There are several types of immediate annuity, but regardless of the differences, they all do one fundamental thing: they enable you to convert a lump sum into regular income.
Although the graphic above shows lifelong income, you could opt instead for the income from your annuity to be paid for a specific number of years; for example, you could buy an annuity that will pay you a monthly income for 20 years and then stop. The more years you would like to be paid an income for, the lower the income will be.
When buying an immediate annuity, most people choose one of these three options:
- The Single Life Annuity: This is the option to choose if you would like the income to last until the end of your life. The income then stops and your heirs inherit nothing.
- The Joint Life Annuity: This is the option to choose if you would like the income to continue until both you and (most likely) your spouse have reached the end of your lives.
- The Term Certain Annuity: This is the option to choose if you would like the income to stop after a fixed amount of time – ten, twenty or thirty years, for example. If you die during this annuity’s timeframe, payments will continue to be made to your heirs.
What factors affect how much income I’ll get after buying an annuity?
Let’s say you’ve decided to buy an immediate, fixed, life annuity. You dangle your money in front of an insurance company and ask them how much you’ll be paid each month if you buy an annuity from them.
The interest rate the insurer offers you will be higher than you could expect from a bank. You should understand that the higher interest rate isn’t offered as an act of charity. A bank pays pure interest on the principal you give them. You can get the principal back when you ask for it. With this annuity, the monthly payments you receive are part interest and part principal, so it’s actually better to refer to a payout rate on an annuity rather than an interest rate.
The payout rate from this annuity is also helped by other people who go to meet their maker soon after buying their lifetime annuities. Their money remains in the general pool that provides payouts to surviving annuity holders.
Annuity Payouts are Higher than Bank Interest Rates
The exact payout rate you are offered when you buy an immediate annuity depends on the general economy and on you.
If interest rates and bond yields are generally low, annuity payout rates will reflect this and also be lower.
All other things being equal, the younger and healthier you are when you buy a life annuity, the lower your payout rate will be. Women get lower payout rates than men.
Putting it bluntly, if the insurers think there’s a good chance you’ll soon be pushing up daisies, they’ll offer you higher income payments than if they think you’ll be around for a long time. The older and sicker you are, the greater income you can expect from a life annuity.
You’ll get less income from a joint life annuity than a single life annuity – it’s likely the insurers will have to make payments for longer waiting for two people to die than one person to die.
Life annuities: Will you or the insurance company win?
When you buy a life annuity, you are effectively playing a game of chance with the insurer.
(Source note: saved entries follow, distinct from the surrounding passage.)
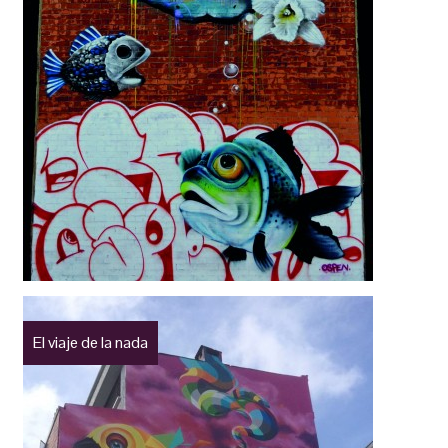
El viaje de la nada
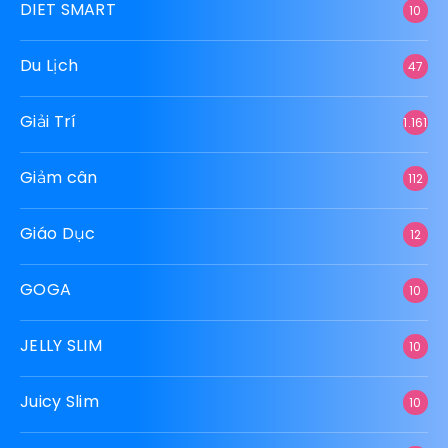
Bất Động Sản
28
Beauty Slim
10
Công Nghệ
39
Công Nghiệp
11
DETOX SLIM
10
Dịch Vụ
100
DIET SMART
10
Du Lịch
47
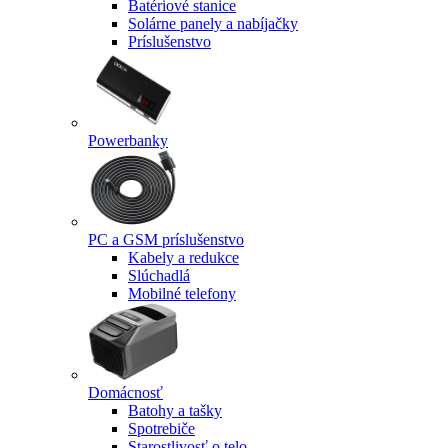
Batériové stanice
Solárne panely a nabíjačky
Príslušenstvo
Powerbanky
PC a GSM príslušenstvo
Kabely a redukce
Slúchadlá
Mobilné telefony
Domácnosť
Batohy a tašky
Spotrebiče
Starostlivosť o telo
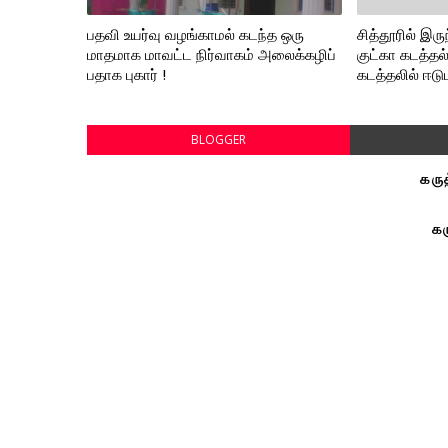
பதவி உயர்வு வழங்காமல் கடந்த ஒரு
சித்தூரில் இர
மாதமாக மாவட்ட நிர்வாகம் அலைக்கழிப்
குட்கா கடத்த
பதாக புகார் !
கடத்தலில் ஈடு
BLOGGER
கரு
கர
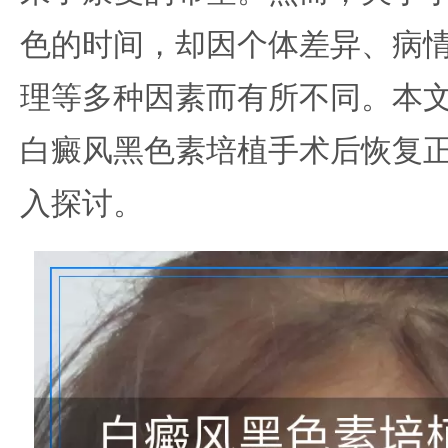
色的时间，却因个体差异、病
理等多种因素而有所不同。本
白癜风黑色素培植手术后恢复
入探讨。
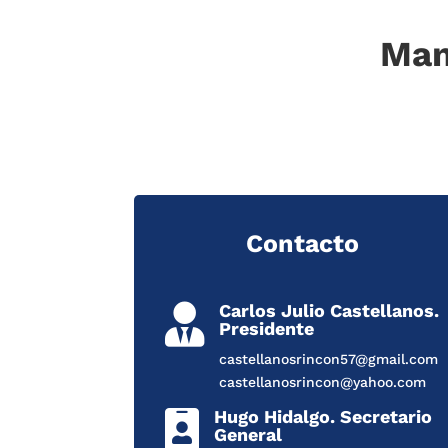
Man
Contacto
Carlos Julio Castellanos.

Presidente
castellanosrincon57@gmail.com
castellanosrincon@yahoo.com
Hugo Hidalgo. Secretario

General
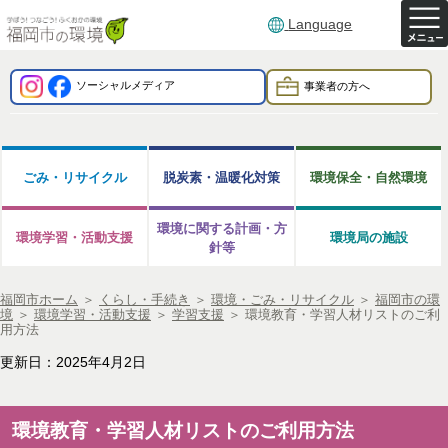
Language
ソーシャルメディア
事業者の方へ
ごみ・リサイクル
脱炭素・温暖化対策
環境保全・自然環境
環境に関する計画・方
環境学習・活動支援
環境局の施設
針等
福岡市ホーム
＞
くらし・手続き
＞
環境・ごみ・リサイクル
＞
福岡市の環
境
＞
環境学習・活動支援
＞
学習支援
＞
環境教育・学習人材リストのご利
用方法
更新日：2025年4月2日
環境教育・学習人材リストのご利用方法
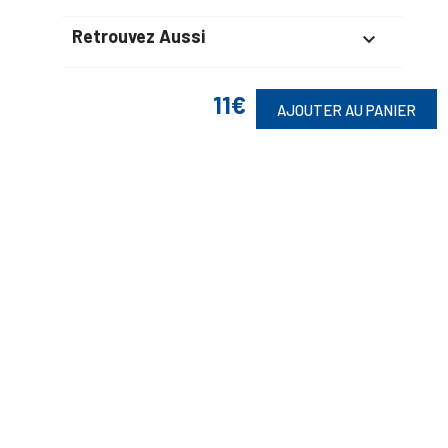
Retrouvez Aussi

11€
AJOUTER AU PANIER
Suivez-Nous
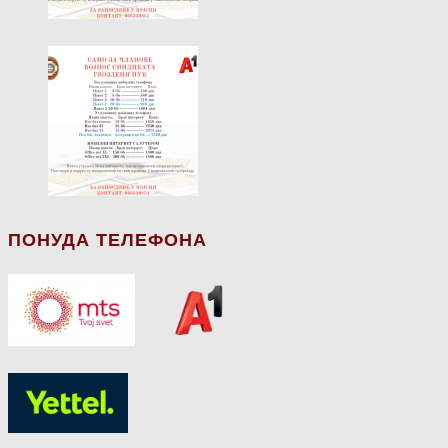
ПОНУДА ТЕЛЕФОНА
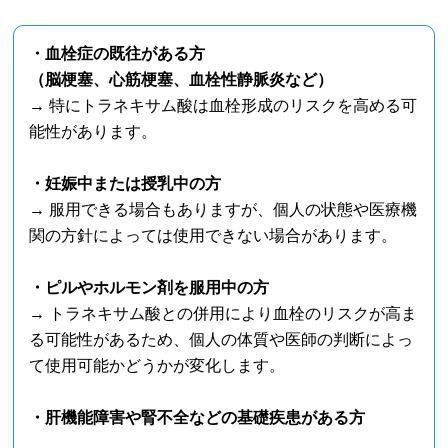
・血栓症の既往がある方
（脳梗塞、心筋梗塞、血栓性静脈炎など）
→ 特にトラネキサム酸は血栓形成のリスクを高める可
能性があります。
・妊娠中または授乳中の方
→ 服用できる場合もありますが、個人の状態や医療機
関の方針によっては使用できない場合があります。
・ピルやホルモン剤を服用中の方
→ トラネキサム酸との併用により血栓のリスクが高ま
る可能性があるため、個人の体質や医師の判断によっ
て使用可能かどうかが変化します。
・肝機能障害や腎不全などの基礎疾患がある方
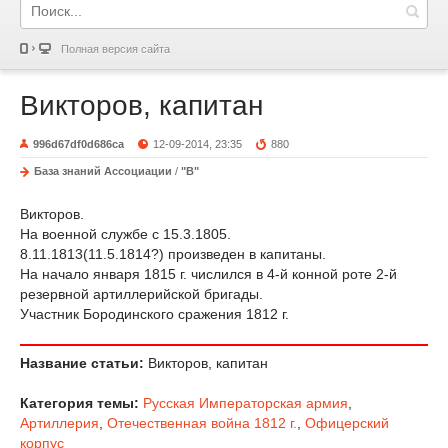
Полная версия сайта
Викторов, капитан
996d67df0d686ca
12-09-2014, 23:35
880
База знаний Ассоциации
/
"В"
Викторов.
На военной службе с 15.3.1805.
8.11.1813(11.5.1814?) произведен в капитаны.
На начало января 1815 г. числился в 4-й конной роте 2-й
резервной артиллерийской бригады.
Участник Бородинского сражения 1812 г.
Название статьи:
Викторов, капитан
Категория темы:
Русская Императорская армия
,
Артиллерия
,
Отечественная война 1812 г.
,
Офицерский
корпус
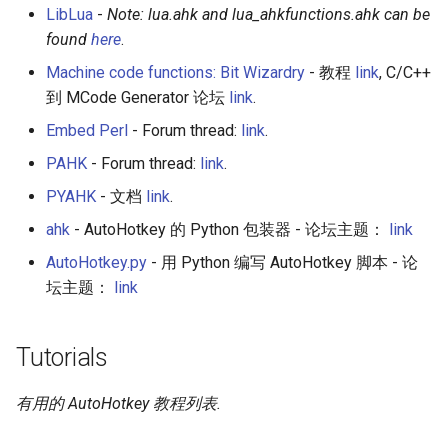
LibLua
-
Note: lua.ahk and lua_ahkfunctions.ahk can be
found
here
.
Machine code functions: Bit Wizardry
- 教程
link
, C/C++
到 MCode Generator 论坛
link
.
Embed Perl
- Forum thread:
link
.
PAHK
- Forum thread:
link
.
PYAHK
- 文档
link
.
ahk
- AutoHotkey 的 Python 包装器 - 论坛主题：
link
AutoHotkey.py
- 用 Python 编写 AutoHotkey 脚本 - 论
坛主题：
link
Tutorials
有用的 AutoHotkey 教程列表.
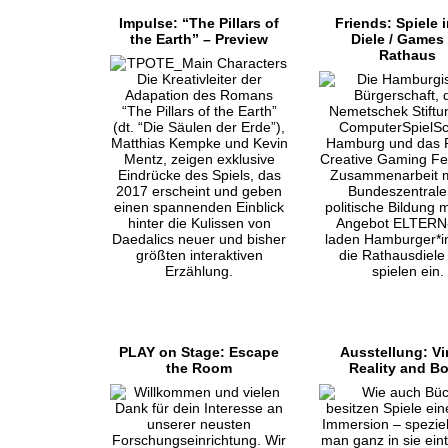
Impulse: “The Pillars of
Friends: Spiele i
the Earth” – Preview
Diele / Games
Rathaus
PLAY on Stage: Escape
Ausstellung: Vi
the Room
Reality and B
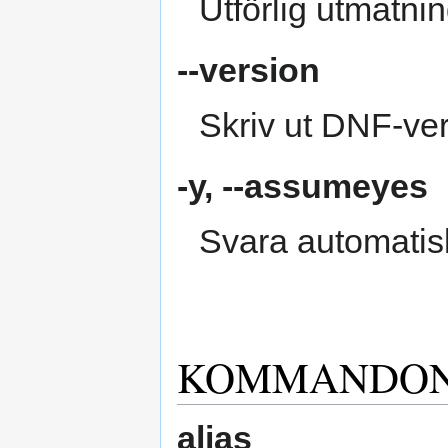
Utförlig utmatn
--version
Skriv ut DNF‑ver
-y
,
--assumeyes
Svara automatiskt
KOMMANDO
alias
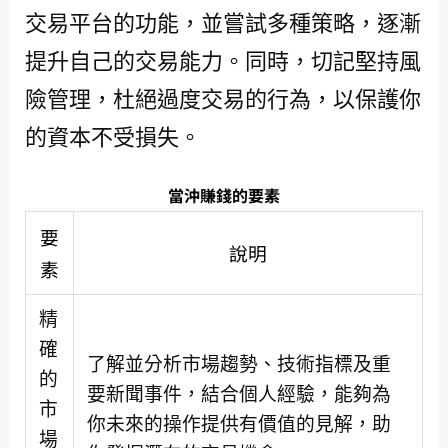
交易平台的功能，並嘗試多種策略，逐漸
提升自己的交易能力。同時，切記堅持風
險管理，杜絕過度交易的行為，以保護你
的資本不受損失。
當沖賺錢的要素
要
說明
素
精
確
了解並分析市場趨勢、技術指標及重
的
要新聞事件，結合個人經驗，能夠為
市
你未來的操作提供有價值的見解，助
場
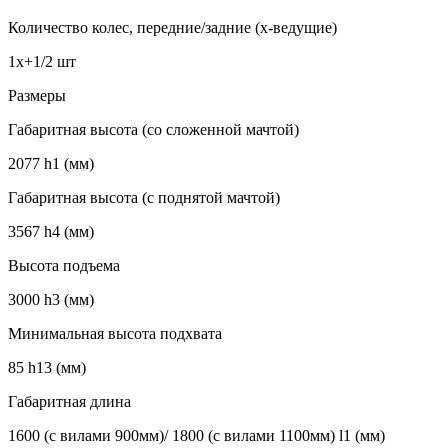
Количество колес, передние/задние (х-ведущие)
1х+1/2 шт
Размеры
Габаритная высота (со сложенной мачтой)
2077 h1 (мм)
Габаритная высота (с поднятой мачтой)
3567 h4 (мм)
Высота подъема
3000 h3 (мм)
Минимальная высота подхвата
85 h13 (мм)
Габаритная длина
1600 (с вилами 900мм)/ 1800 (с вилами 1100мм) l1 (мм)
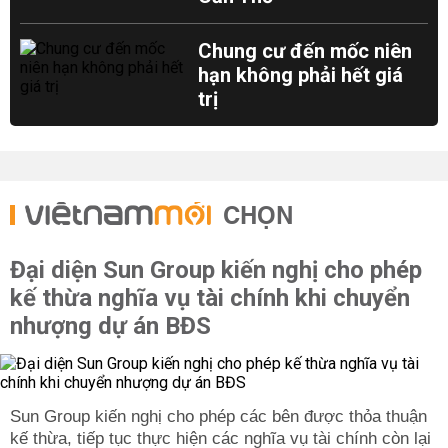
Chung cư đến mốc niên
hạn không phải hết giá
trị
CHỌN
Đại diện Sun Group kiến nghị cho phép
kế thừa nghĩa vụ tài chính khi chuyển
nhượng dự án BĐS
Sun Group kiến nghị cho phép các bên được thỏa thuận
kế thừa, tiếp tục thực hiện các nghĩa vụ tài chính còn lại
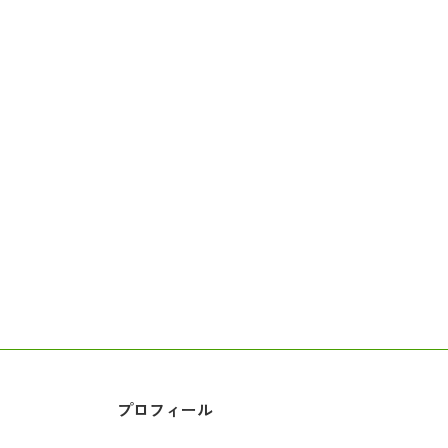
プロフィール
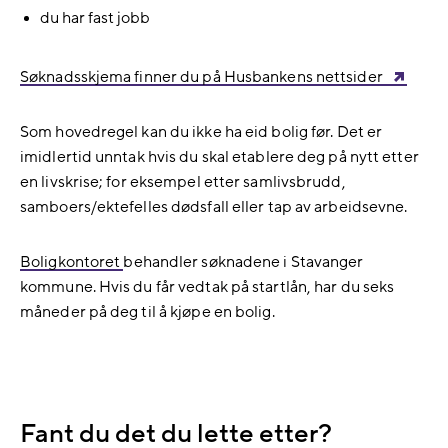
du har fast jobb
Søknadsskjema finner du på Husbankens nettsider
Som hovedregel kan du ikke ha eid bolig før. Det er
imidlertid unntak hvis du skal etablere deg på nytt etter
en livskrise; for eksempel etter samlivsbrudd,
samboers/ektefelles dødsfall eller tap av arbeidsevne.
Boligkontoret
behandler søknadene i Stavanger
kommune. Hvis du får vedtak på startlån, har du seks
måneder på deg til å kjøpe en bolig.
Fant du det du lette etter?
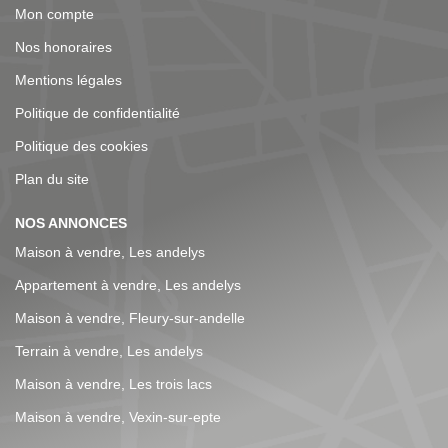
Mon compte
Nos honoraires
Mentions légales
Politique de confidentialité
Politique des cookies
Plan du site
NOS ANNONCES
Maison à vendre, Les andelys
Appartement à vendre, Les andelys
Maison à vendre, Fleury-sur-andelle
Terrain à vendre, Les andelys
Maison à vendre, Les trois lacs
Maison à vendre, Vexin-sur-epte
If you live for a long time, you win. The payments you get from the insurance company will be worth more than the money you bought the annuity with. On the other hand, you might die within a few months – weeks – days – hours! of buying the annuity. You will than have paid the insurer a lot of money and received very little in return.
The feeling that it’s possible to ‘lose’ in this way actually deters a lot of people from buying an annuity. This is a pity because, should they be fortunate to live a long life, it’s likely the annuity will provide them with a higher guaranteed income than other methods could.
Perhaps it’s best to think of it this way: if you die soon, the loss of income hardly matters, but if you live a long time, the annuity is guaranteed to keep paying you, no matter how long you live.